## Excerpted records
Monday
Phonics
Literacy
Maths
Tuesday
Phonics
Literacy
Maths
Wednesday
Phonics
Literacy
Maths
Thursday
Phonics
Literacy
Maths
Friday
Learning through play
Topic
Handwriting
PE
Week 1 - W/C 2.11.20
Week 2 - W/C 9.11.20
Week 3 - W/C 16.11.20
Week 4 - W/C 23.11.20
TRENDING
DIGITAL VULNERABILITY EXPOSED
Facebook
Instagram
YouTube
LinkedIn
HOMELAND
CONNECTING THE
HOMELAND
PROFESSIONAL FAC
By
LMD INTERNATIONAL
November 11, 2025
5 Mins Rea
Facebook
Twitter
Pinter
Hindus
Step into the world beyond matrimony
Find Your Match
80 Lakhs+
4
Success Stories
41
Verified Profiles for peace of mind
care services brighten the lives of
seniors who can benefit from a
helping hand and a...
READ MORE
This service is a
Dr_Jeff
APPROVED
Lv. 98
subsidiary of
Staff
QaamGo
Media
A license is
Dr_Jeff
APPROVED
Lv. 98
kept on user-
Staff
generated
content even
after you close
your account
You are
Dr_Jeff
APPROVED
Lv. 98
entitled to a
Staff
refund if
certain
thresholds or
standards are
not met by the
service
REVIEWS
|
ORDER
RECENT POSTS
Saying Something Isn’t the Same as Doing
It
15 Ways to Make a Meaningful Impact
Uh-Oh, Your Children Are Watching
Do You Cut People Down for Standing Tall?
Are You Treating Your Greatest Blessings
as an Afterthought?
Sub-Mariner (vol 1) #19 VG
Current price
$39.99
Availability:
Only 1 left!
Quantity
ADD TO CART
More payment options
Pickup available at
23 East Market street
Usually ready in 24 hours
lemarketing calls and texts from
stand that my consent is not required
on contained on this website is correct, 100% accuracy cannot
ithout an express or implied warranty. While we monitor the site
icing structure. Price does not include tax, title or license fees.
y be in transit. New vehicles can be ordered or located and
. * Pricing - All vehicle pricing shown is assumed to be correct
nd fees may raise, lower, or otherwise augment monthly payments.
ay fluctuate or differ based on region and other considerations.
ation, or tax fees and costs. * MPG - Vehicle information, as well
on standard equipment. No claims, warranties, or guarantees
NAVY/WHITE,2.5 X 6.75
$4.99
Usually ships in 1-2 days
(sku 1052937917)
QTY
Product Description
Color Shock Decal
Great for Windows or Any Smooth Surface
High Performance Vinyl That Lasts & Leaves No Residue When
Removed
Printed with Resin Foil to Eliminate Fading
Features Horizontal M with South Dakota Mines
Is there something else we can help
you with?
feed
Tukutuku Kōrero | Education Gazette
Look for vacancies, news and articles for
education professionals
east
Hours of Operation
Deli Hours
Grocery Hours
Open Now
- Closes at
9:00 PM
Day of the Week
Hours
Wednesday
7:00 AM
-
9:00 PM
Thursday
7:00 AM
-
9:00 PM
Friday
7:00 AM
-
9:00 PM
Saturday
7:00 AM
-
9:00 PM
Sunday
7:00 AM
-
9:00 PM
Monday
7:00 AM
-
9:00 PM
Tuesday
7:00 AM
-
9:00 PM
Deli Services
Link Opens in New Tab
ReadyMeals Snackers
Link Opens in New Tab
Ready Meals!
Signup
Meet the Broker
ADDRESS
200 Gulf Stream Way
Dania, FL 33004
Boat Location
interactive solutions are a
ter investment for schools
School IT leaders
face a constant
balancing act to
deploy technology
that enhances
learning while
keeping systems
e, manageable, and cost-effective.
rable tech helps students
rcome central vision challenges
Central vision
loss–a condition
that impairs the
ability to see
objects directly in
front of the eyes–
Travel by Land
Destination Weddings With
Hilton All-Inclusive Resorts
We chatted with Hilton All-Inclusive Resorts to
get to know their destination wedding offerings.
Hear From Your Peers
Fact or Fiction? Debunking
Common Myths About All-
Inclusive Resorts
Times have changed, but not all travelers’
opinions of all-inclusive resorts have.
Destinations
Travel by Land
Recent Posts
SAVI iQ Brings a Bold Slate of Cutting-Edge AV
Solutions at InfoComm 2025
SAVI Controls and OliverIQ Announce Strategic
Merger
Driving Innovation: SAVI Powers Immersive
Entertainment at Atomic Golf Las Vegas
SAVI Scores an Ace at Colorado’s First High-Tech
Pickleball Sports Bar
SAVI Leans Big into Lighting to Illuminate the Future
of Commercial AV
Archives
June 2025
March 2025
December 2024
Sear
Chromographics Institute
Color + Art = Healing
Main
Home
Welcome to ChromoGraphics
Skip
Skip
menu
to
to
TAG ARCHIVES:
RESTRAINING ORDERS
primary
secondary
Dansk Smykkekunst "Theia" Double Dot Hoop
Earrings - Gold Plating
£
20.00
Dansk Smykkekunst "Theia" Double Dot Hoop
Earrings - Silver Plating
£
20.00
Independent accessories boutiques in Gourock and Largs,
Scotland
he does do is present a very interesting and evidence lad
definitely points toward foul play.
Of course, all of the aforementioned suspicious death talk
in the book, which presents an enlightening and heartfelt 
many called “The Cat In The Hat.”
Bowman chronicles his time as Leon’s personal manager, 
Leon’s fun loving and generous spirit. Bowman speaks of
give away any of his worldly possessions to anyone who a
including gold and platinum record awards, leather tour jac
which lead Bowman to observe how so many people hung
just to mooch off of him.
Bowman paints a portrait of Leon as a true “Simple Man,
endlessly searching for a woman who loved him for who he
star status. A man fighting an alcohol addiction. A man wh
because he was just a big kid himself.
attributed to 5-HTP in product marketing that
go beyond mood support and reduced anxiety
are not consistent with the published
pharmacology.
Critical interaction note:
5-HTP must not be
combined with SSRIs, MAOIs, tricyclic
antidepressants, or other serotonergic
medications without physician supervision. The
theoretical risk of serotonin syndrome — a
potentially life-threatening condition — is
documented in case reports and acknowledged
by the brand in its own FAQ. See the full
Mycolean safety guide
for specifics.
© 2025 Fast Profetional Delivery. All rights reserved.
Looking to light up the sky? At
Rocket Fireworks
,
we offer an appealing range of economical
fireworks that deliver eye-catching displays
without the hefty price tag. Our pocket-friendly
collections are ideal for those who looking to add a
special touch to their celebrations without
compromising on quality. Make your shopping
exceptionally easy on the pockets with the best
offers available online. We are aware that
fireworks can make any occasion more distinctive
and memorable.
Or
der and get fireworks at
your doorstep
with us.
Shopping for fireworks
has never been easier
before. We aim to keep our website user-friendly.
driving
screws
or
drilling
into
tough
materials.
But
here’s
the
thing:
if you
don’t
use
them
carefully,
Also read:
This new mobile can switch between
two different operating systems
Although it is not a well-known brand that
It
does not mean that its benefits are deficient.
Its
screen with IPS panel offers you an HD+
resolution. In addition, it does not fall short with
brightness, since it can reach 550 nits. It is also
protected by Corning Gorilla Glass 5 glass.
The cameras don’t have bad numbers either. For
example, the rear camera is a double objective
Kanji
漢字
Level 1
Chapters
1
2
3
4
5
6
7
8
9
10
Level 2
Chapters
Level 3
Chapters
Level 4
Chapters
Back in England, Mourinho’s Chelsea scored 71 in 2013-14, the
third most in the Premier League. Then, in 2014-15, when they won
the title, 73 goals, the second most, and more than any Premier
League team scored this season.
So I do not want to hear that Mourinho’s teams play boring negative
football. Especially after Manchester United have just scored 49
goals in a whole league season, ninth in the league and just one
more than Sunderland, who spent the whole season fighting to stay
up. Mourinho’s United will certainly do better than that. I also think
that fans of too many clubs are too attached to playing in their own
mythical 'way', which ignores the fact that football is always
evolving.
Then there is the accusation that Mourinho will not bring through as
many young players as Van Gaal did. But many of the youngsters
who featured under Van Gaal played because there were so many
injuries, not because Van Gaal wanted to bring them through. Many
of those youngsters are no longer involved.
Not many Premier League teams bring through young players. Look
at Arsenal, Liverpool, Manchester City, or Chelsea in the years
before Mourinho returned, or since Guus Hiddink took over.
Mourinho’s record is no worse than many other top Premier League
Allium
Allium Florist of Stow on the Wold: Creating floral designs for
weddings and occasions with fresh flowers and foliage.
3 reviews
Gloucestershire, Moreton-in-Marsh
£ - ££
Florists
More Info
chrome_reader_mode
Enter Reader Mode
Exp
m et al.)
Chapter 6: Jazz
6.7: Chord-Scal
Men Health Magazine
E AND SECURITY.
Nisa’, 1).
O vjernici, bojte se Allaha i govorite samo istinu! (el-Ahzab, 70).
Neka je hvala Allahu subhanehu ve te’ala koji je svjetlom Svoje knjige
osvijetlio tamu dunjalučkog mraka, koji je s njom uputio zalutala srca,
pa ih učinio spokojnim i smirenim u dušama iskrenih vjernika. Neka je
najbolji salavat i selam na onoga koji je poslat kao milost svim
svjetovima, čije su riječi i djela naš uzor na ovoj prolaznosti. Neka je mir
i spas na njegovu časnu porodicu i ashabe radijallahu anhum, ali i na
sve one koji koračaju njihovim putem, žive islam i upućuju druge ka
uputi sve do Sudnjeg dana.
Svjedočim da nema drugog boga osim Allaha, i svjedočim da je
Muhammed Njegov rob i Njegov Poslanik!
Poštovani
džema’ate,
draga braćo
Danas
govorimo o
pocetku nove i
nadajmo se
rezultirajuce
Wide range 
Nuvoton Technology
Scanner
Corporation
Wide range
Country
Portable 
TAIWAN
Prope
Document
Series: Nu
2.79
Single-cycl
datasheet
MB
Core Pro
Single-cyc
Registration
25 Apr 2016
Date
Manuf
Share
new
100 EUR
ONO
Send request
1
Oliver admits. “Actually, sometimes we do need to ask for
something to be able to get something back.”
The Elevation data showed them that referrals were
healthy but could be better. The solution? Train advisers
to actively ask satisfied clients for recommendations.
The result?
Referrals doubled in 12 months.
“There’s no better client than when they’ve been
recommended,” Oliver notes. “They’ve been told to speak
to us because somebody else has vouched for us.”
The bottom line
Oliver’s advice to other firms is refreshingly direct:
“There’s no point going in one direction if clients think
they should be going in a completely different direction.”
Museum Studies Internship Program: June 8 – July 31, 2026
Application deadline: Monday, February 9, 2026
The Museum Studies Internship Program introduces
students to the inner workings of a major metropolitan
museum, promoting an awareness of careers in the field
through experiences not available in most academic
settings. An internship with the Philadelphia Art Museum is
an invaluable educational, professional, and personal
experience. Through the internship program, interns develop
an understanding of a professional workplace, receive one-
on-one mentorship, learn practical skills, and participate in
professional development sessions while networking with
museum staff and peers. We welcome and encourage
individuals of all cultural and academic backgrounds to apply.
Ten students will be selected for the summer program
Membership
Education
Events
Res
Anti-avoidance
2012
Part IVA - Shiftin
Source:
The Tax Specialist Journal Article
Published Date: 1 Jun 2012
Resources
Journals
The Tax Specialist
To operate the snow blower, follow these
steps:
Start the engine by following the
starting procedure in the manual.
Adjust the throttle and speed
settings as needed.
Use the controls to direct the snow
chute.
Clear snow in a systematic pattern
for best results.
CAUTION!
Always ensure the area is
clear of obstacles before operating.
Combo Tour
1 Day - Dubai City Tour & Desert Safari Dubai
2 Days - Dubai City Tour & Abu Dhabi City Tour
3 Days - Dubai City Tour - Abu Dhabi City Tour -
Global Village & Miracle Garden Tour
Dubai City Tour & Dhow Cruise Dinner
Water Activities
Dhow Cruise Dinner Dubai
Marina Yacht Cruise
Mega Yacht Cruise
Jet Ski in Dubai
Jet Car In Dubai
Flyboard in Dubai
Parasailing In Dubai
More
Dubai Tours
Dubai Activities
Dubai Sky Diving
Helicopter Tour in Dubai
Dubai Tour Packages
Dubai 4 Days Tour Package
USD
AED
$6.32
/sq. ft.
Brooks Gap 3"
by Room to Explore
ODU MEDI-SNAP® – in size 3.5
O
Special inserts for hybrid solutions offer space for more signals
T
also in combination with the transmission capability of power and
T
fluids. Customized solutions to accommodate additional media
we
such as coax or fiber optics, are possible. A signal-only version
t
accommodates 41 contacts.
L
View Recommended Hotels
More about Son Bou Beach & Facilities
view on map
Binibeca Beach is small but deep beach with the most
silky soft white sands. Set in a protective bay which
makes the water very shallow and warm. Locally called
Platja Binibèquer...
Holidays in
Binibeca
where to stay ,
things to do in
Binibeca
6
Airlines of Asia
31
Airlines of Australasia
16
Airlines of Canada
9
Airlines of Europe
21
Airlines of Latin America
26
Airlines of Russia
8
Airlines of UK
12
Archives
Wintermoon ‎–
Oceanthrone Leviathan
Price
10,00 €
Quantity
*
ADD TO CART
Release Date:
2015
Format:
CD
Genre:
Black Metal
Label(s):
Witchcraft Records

## Directions for this task
Return only the lines between the one holding "NAVY/WHITE,2.5 X 6.75" and the one holding "objects directly in", inclusive, exactly as they appear above.

## Solution below
NAVY/WHITE,2.5 X 6.75
$4.99
Usually ships in 1-2 days
(sku 1052937917)
QTY
Product Description
Color Shock Decal
Great for Windows or Any Smooth Surface
High Performance Vinyl That Lasts & Leaves No Residue When
Removed
Printed with Resin Foil to Eliminate Fading
Features Horizontal M with South Dakota Mines
Is there something else we can help
you with?
feed
Tukutuku Kōrero | Education Gazette
Look for vacancies, news and articles for
education professionals
east
Hours of Operation
Deli Hours
Grocery Hours
Open Now
- Closes at
9:00 PM
Day of the Week
Hours
Wednesday
7:00 AM
-
9:00 PM
Thursday
7:00 AM
-
9:00 PM
Friday
7:00 AM
-
9:00 PM
Saturday
7:00 AM
-
9:00 PM
Sunday
7:00 AM
-
9:00 PM
Monday
7:00 AM
-
9:00 PM
Tuesday
7:00 AM
-
9:00 PM
Deli Services
Link Opens in New Tab
ReadyMeals Snackers
Link Opens in New Tab
Ready Meals!
Signup
Meet the Broker
ADDRESS
200 Gulf Stream Way
Dania, FL 33004
Boat Location
interactive solutions are a
ter investment for schools
School IT leaders
face a constant
balancing act to
deploy technology
that enhances
learning while
keeping systems
e, manageable, and cost-effective.
rable tech helps students
rcome central vision challenges
Central vision
loss–a condition
that impairs the
ability to see
objects directly in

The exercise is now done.